### YOUR TASK
Output the line with "For every named" and every following line to the end of the material, exactly as they appear.

### INFORMATION SUPPLIED
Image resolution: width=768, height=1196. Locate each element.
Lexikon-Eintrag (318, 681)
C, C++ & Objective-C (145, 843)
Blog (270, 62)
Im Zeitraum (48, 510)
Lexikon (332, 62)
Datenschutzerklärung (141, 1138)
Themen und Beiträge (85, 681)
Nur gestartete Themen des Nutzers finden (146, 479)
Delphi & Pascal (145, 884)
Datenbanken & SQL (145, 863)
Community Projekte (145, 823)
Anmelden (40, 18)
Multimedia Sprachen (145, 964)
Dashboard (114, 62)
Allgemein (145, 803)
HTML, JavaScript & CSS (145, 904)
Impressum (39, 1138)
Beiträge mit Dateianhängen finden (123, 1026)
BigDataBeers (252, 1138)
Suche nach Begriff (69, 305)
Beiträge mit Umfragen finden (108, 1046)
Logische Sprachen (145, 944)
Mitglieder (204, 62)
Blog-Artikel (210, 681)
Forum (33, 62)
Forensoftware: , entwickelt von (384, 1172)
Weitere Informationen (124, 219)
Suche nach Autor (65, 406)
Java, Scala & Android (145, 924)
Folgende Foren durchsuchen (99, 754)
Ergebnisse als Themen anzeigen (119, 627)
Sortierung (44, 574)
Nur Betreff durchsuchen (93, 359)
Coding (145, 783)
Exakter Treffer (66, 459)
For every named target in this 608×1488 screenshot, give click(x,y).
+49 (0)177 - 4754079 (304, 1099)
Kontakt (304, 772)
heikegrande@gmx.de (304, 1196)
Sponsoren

### TASK OUTPUT
For every named target in this 608×1488 screenshot, give click(x,y).
+49 (0)177 - 4754079 (304, 1099)
Kontakt (304, 772)
heikegrande@gmx.de (304, 1196)
Sponsoren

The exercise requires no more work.